■ REQUIRED ACTION:
Every line from the one with "Cup Final 2 of 7! Let’s build on" up to and including the one with "implementing effective preventive" is to be output exactly as it appears below; pictures are not.

[Records contained in a dataset]

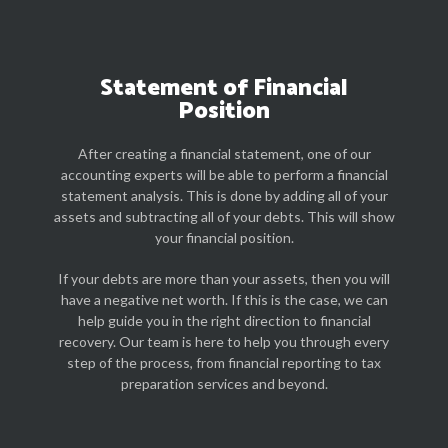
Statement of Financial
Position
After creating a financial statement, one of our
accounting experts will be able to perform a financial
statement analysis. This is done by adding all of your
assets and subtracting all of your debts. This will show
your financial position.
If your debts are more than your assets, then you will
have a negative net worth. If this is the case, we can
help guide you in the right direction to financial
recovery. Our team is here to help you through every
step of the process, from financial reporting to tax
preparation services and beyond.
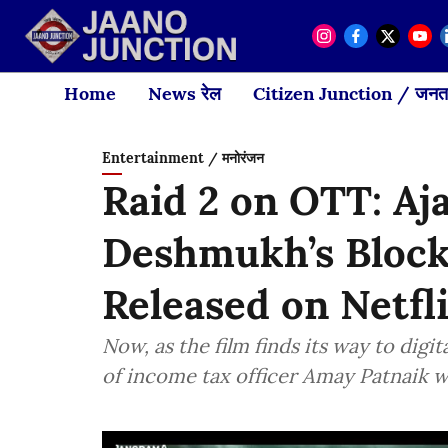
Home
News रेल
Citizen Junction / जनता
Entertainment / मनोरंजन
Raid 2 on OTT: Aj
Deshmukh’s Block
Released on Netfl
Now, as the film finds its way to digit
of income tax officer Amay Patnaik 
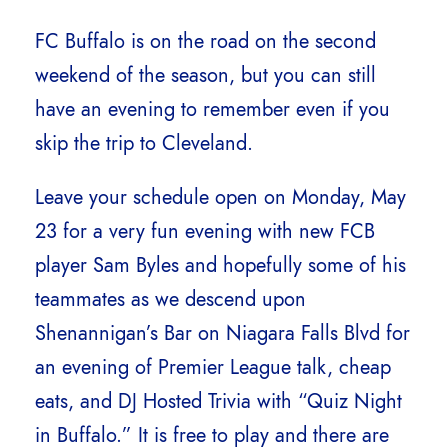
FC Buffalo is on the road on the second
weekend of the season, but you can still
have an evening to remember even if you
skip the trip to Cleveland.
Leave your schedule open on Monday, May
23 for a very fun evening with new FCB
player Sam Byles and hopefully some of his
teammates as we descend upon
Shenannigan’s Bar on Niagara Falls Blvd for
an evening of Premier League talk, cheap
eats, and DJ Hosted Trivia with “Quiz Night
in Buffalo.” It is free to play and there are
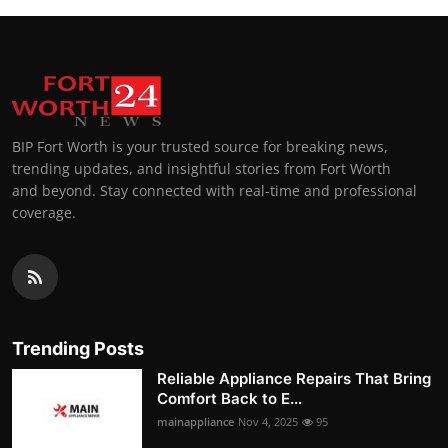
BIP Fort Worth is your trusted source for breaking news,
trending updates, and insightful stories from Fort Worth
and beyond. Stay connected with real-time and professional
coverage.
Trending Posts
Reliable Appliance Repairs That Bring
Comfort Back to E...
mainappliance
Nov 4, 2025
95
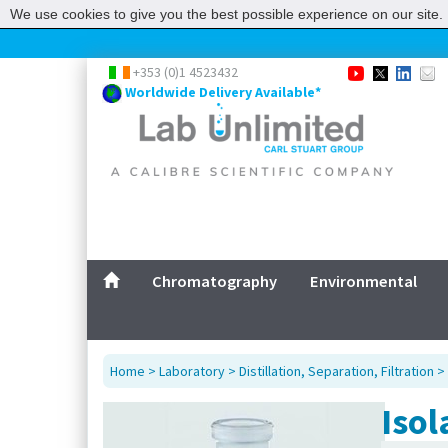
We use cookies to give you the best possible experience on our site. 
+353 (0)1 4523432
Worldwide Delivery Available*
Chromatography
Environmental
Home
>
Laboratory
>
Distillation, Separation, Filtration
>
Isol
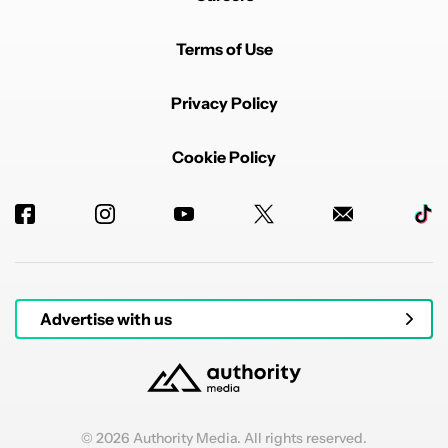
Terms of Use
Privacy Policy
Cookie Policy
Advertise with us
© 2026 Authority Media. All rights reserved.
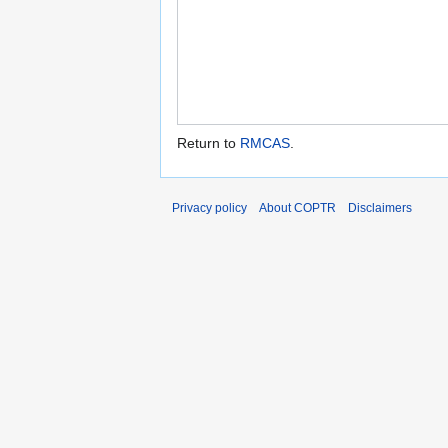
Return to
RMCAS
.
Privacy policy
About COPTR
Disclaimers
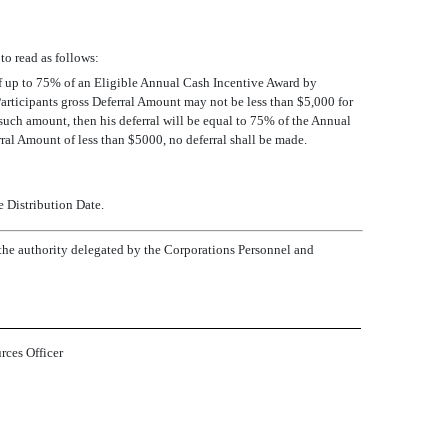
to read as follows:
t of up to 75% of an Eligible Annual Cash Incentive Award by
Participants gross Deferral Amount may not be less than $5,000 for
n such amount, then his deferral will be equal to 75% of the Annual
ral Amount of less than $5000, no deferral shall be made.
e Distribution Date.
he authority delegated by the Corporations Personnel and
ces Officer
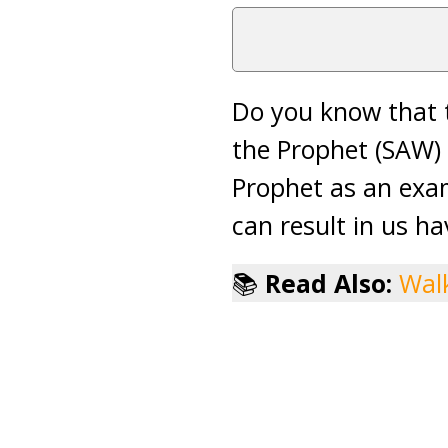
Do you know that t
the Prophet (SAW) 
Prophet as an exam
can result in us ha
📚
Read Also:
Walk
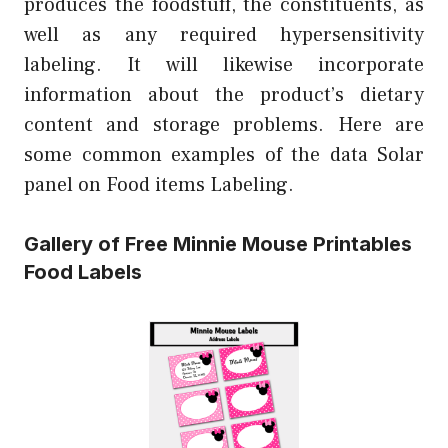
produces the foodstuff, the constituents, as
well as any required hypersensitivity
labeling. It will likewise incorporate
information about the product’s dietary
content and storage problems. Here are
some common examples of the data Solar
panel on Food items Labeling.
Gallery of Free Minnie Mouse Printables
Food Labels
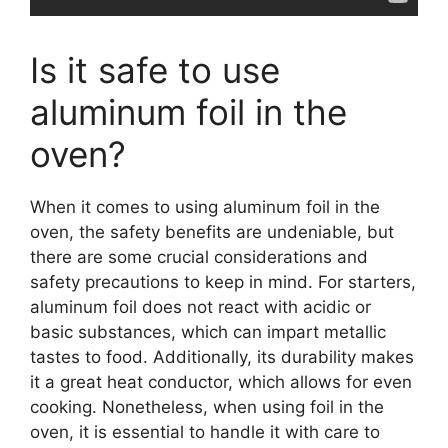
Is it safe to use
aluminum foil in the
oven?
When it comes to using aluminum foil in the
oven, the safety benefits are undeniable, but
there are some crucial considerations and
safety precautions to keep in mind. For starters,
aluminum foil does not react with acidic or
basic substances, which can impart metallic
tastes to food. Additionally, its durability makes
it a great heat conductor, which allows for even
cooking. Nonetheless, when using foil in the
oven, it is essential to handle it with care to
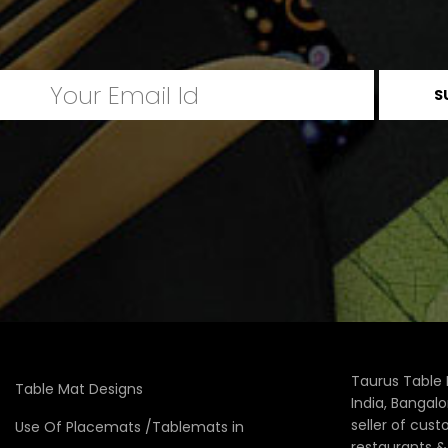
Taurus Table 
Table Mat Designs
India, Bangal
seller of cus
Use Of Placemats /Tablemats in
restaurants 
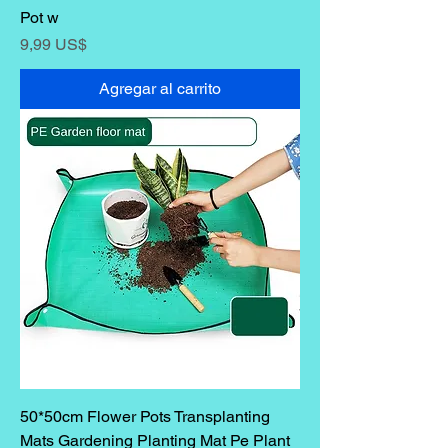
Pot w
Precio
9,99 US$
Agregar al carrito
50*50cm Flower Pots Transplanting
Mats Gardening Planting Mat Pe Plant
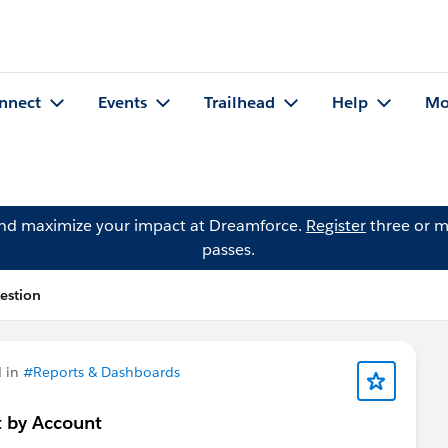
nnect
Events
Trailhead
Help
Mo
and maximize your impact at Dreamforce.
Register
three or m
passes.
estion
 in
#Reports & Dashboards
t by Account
* * *
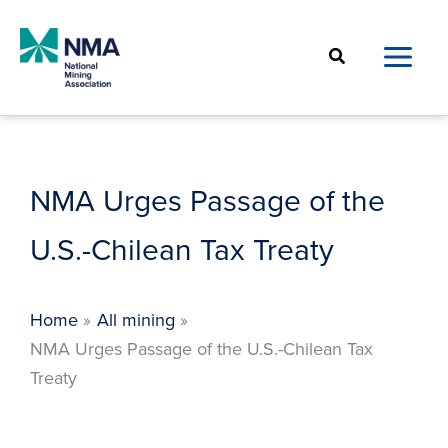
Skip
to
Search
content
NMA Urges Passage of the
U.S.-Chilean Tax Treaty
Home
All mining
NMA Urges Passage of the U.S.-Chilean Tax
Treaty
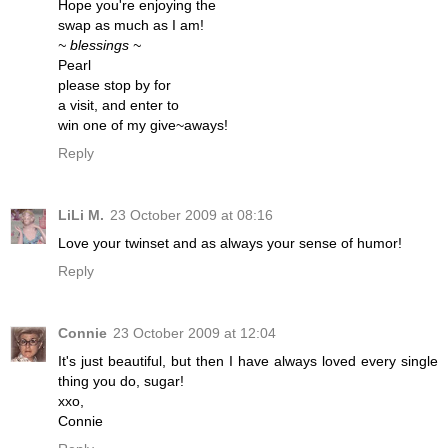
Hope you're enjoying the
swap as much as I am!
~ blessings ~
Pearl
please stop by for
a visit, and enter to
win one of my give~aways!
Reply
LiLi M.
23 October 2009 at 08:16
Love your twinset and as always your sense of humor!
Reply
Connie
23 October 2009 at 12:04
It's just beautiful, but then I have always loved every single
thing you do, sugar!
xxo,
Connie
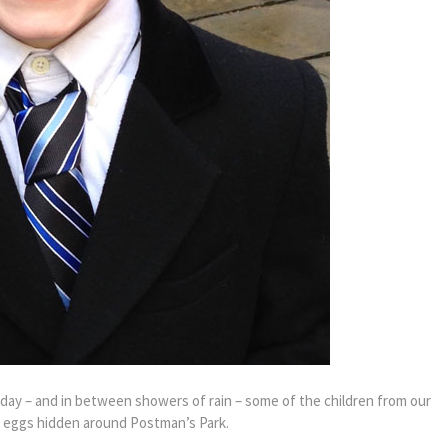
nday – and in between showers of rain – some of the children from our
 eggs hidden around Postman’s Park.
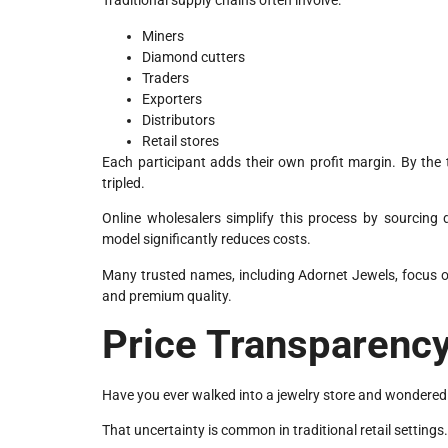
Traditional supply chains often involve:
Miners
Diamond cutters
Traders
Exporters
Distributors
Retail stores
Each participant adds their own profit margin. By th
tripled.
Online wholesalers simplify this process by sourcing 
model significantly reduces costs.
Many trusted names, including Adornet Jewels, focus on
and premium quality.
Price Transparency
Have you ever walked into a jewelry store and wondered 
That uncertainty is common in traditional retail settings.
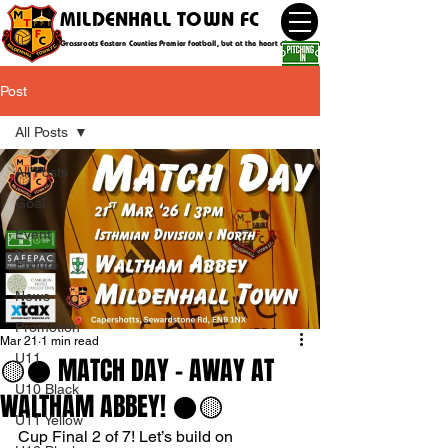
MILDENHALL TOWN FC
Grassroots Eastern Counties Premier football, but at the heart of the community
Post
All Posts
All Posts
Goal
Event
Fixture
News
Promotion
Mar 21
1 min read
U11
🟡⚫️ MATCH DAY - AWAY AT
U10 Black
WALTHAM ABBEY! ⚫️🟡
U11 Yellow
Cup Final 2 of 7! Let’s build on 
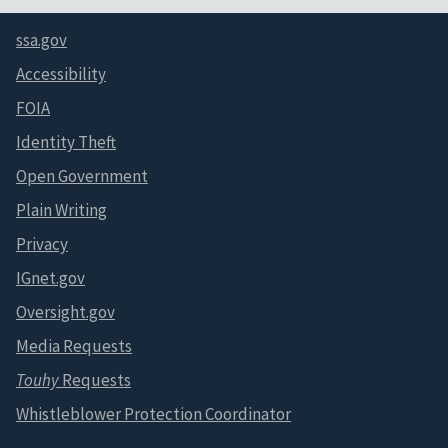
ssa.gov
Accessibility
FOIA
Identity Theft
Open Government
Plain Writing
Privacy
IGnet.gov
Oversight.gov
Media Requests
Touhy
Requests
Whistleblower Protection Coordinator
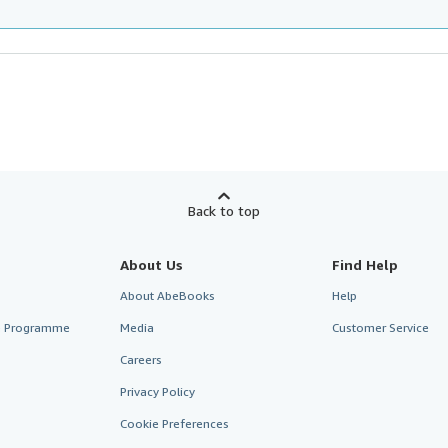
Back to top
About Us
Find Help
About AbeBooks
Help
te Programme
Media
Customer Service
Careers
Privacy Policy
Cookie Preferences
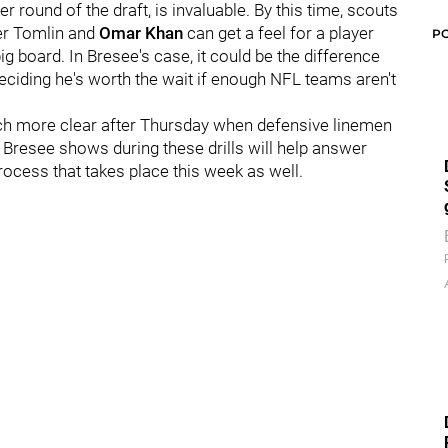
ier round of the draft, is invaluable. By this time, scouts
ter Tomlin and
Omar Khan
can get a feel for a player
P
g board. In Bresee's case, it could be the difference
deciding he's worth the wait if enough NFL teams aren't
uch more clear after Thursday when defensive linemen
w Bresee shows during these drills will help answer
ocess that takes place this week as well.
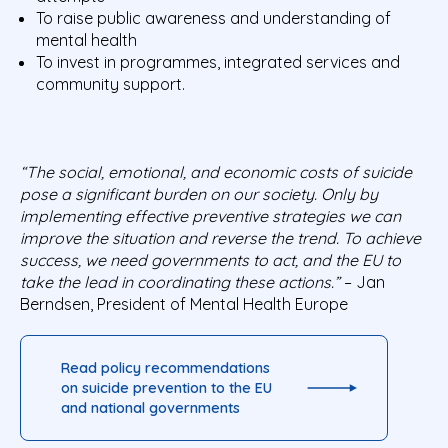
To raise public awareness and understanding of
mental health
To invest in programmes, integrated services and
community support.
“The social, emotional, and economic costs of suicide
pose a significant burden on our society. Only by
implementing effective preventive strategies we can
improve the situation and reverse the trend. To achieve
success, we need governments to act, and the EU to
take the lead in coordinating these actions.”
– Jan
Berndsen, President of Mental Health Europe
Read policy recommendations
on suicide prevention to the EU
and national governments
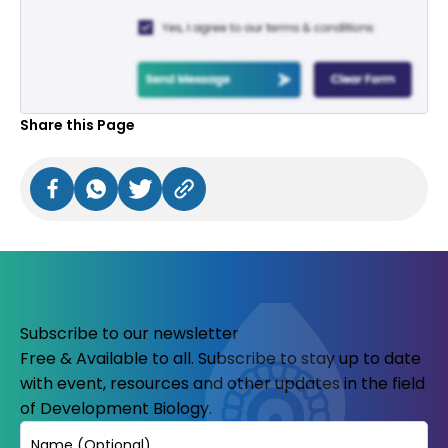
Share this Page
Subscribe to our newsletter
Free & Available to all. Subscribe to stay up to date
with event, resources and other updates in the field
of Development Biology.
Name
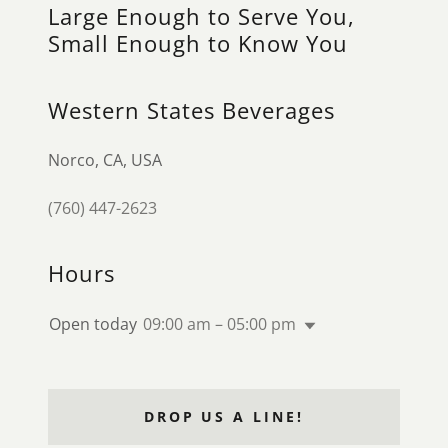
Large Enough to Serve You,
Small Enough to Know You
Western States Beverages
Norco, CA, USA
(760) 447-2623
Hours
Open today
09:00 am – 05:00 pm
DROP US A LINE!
--
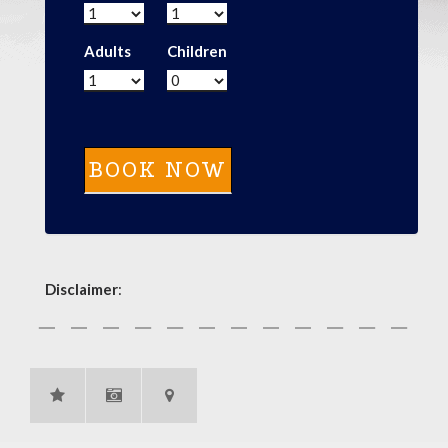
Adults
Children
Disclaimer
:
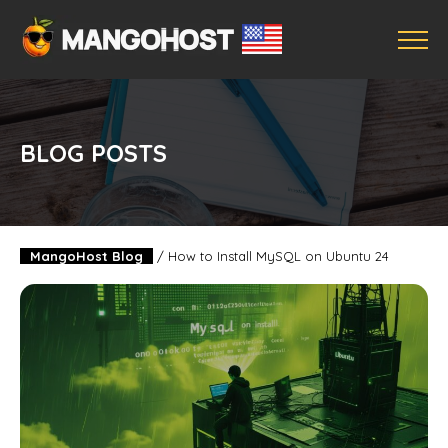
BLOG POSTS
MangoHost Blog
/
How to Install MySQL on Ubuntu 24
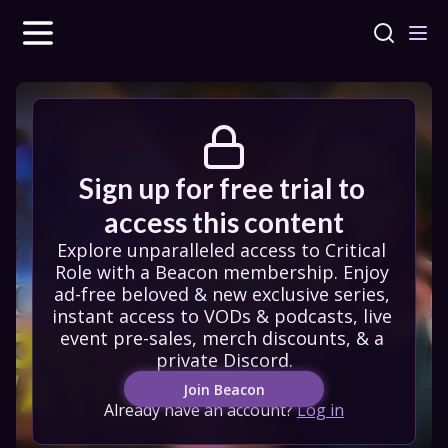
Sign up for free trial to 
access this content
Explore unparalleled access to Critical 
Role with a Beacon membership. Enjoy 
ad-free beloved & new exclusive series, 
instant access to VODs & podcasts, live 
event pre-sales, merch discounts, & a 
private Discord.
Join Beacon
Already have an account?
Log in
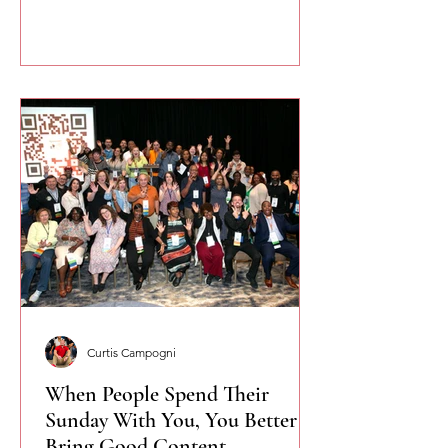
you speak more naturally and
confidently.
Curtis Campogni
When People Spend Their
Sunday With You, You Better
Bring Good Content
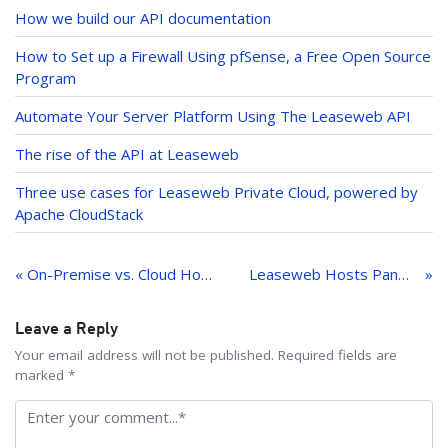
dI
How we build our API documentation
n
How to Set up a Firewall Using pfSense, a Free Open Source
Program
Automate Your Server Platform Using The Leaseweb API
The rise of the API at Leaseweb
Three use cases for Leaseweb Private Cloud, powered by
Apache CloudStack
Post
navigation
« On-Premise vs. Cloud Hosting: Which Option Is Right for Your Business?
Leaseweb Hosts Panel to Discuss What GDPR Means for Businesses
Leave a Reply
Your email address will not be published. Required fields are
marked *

■ ANSWER SECTION:
Cup Final 2 of 7! Let’s build on 
ssa.gov
Accessibility
FOIA
Identity Theft
Open Government
Plain Writing
Privacy
IGnet.gov
Oversight.gov
Media Requests
Touhy
Requests
Whistleblower Protection Coordinator
Back to top
About Us
Find Help
About AbeBooks
Help
te Programme
Media
Customer Service
Careers
Privacy Policy
Cookie Preferences
ier round of the draft, is invaluable. By this time, scouts
ter Tomlin and
Omar Khan
can get a feel for a player
P
g board. In Bresee's case, it could be the difference
deciding he's worth the wait if enough NFL teams aren't
uch more clear after Thursday when defensive linemen
w Bresee shows during these drills will help answer
ocess that takes place this week as well.
To raise public awareness and understanding of
mental health
To invest in programmes, integrated services and
community support.
“The social, emotional, and economic costs of suicide
pose a significant burden on our society. Only by
implementing effective preventive strategies we can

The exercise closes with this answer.